▶ **Work request**: Retype the listing exactly, so that the copy matches it line for line.

▶ **Given data**:
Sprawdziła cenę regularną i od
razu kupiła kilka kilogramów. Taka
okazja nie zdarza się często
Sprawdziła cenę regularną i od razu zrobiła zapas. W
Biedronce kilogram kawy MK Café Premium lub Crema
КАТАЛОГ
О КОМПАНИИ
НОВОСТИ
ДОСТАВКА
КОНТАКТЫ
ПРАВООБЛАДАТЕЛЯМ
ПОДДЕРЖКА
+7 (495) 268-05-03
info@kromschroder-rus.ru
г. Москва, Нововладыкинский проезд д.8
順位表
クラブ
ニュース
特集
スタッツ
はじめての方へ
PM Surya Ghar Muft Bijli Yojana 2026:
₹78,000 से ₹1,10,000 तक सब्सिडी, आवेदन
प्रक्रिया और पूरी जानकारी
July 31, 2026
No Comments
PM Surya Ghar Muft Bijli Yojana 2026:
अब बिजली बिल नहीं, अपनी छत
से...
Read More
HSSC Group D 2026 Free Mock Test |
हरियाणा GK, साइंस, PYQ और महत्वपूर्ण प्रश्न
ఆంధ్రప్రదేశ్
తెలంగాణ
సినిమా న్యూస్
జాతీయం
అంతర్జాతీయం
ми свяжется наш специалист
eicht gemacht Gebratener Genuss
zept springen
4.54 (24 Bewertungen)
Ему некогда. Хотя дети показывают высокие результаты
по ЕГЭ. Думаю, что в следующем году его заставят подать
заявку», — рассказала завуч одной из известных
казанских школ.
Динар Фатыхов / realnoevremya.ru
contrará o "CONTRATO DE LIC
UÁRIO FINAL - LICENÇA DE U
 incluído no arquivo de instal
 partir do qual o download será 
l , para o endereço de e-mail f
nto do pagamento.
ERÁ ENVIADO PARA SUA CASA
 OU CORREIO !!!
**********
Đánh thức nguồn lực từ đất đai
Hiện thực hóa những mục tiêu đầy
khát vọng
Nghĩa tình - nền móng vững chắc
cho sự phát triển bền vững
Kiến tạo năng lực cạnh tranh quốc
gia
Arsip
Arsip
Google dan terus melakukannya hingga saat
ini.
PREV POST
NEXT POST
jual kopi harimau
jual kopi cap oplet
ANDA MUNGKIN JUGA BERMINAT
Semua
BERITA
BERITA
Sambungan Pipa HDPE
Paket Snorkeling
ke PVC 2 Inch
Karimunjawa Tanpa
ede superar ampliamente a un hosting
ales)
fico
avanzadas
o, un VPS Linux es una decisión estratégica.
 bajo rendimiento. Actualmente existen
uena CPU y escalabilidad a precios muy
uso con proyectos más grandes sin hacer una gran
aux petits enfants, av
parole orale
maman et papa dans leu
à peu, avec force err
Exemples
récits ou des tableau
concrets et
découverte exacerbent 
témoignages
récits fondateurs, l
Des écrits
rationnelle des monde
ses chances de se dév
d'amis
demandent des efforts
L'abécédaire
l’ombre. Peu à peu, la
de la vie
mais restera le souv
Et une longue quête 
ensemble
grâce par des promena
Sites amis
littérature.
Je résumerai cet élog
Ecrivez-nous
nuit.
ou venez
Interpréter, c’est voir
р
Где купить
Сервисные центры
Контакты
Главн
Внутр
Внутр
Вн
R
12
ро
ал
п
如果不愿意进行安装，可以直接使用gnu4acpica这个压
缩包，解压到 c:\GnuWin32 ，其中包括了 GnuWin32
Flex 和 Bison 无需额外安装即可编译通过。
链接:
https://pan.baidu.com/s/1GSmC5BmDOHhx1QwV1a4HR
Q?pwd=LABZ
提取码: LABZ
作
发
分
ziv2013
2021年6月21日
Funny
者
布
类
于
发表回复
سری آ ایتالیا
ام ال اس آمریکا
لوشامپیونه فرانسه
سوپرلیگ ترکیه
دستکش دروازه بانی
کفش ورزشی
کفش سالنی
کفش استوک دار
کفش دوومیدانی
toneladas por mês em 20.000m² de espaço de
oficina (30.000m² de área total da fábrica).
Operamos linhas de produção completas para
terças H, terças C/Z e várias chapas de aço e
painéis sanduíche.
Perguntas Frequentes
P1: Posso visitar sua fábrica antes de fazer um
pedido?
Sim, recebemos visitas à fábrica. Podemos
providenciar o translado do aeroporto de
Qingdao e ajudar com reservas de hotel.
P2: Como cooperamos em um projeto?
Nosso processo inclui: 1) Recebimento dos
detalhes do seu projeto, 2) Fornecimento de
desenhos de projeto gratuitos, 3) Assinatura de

▶ **Solution**:
Sprawdziła cenę regularną i od
razu kupiła kilka kilogramów. Taka
okazja nie zdarza się często
Sprawdziła cenę regularną i od razu zrobiła zapas. W
Biedronce kilogram kawy MK Café Premium lub Crema
КАТАЛОГ
О КОМПАНИИ
НОВОСТИ
ДОСТАВКА
КОНТАКТЫ
ПРАВООБЛАДАТЕЛЯМ
ПОДДЕРЖКА
+7 (495) 268-05-03
info@kromschroder-rus.ru
г. Москва, Нововладыкинский проезд д.8
順位表
クラブ
ニュース
特集
スタッツ
はじめての方へ
PM Surya Ghar Muft Bijli Yojana 2026:
₹78,000 से ₹1,10,000 तक सब्सिडी, आवेदन
प्रक्रिया और पूरी जानकारी
July 31, 2026
No Comments
PM Surya Ghar Muft Bijli Yojana 2026:
अब बिजली बिल नहीं, अपनी छत
से...
Read More
HSSC Group D 2026 Free Mock Test |
हरियाणा GK, साइंस, PYQ और महत्वपूर्ण प्रश्न
ఆంధ్రప్రదేశ్
తెలంగాణ
సినిమా న్యూస్
జాతీయం
అంతర్జాతీయం
ми свяжется наш специалист
eicht gemacht Gebratener Genuss
zept springen
4.54 (24 Bewertungen)
Ему некогда. Хотя дети показывают высокие результаты
по ЕГЭ. Думаю, что в следующем году его заставят подать
заявку», — рассказала завуч одной из известных
казанских школ.
Динар Фатыхов / realnoevremya.ru
contrará o "CONTRATO DE LIC
UÁRIO FINAL - LICENÇA DE U
 incluído no arquivo de instal
 partir do qual o download será 
l , para o endereço de e-mail f
nto do pagamento.
ERÁ ENVIADO PARA SUA CASA
 OU CORREIO !!!
**********
Đánh thức nguồn lực từ đất đai
Hiện thực hóa những mục tiêu đầy
khát vọng
Nghĩa tình - nền móng vững chắc
cho sự phát triển bền vững
Kiến tạo năng lực cạnh tranh quốc
gia
Arsip
Arsip
Google dan terus melakukannya hingga saat
ini.
PREV POST
NEXT POST
jual kopi harimau
jual kopi cap oplet
ANDA MUNGKIN JUGA BERMINAT
Semua
BERITA
BERITA
Sambungan Pipa HDPE
Paket Snorkeling
ke PVC 2 Inch
Karimunjawa Tanpa
ede superar ampliamente a un hosting
ales)
fico
avanzadas
o, un VPS Linux es una decisión estratégica.
 bajo rendimiento. Actualmente existen
uena CPU y escalabilidad a precios muy
uso con proyectos más grandes sin hacer una gran
aux petits enfants, av
parole orale
maman et papa dans leu
à peu, avec force err
Exemples
récits ou des tableau
concrets et
découverte exacerbent 
témoignages
récits fondateurs, l
Des écrits
rationnelle des monde
ses chances de se dév
d'amis
demandent des efforts
L'abécédaire
l’ombre. Peu à peu, la
de la vie
mais restera le souv
Et une longue quête 
ensemble
grâce par des promena
Sites amis
littérature.
Je résumerai cet élog
Ecrivez-nous
nuit.
ou venez
Interpréter, c’est voir
р
Где купить
Сервисные центры
Контакты
Главн
Внутр
Внутр
Вн
R
12
ро
ал
п
如果不愿意进行安装，可以直接使用gnu4acpica这个压
缩包，解压到 c:\GnuWin32 ，其中包括了 GnuWin32
Flex 和 Bison 无需额外安装即可编译通过。
链接:
https://pan.baidu.com/s/1GSmC5BmDOHhx1QwV1a4HR
Q?pwd=LABZ
提取码: LABZ
作
发
分
ziv2013
2021年6月21日
Funny
者
布
类
于
发表回复
سری آ ایتالیا
ام ال اس آمریکا
لوشامپیونه فرانسه
سوپرلیگ ترکیه
دستکش دروازه بانی
کفش ورزشی
کفش سالنی
کفش استوک دار
کفش دوومیدانی
toneladas por mês em 20.000m² de espaço de
oficina (30.000m² de área total da fábrica).
Operamos linhas de produção completas para
terças H, terças C/Z e várias chapas de aço e
painéis sanduíche.
Perguntas Frequentes
P1: Posso visitar sua fábrica antes de fazer um
pedido?
Sim, recebemos visitas à fábrica. Podemos
providenciar o translado do aeroporto de
Qingdao e ajudar com reservas de hotel.
P2: Como cooperamos em um projeto?
Nosso processo inclui: 1) Recebimento dos
detalhes do seu projeto, 2) Fornecimento de
desenhos de projeto gratuitos, 3) Assinatura de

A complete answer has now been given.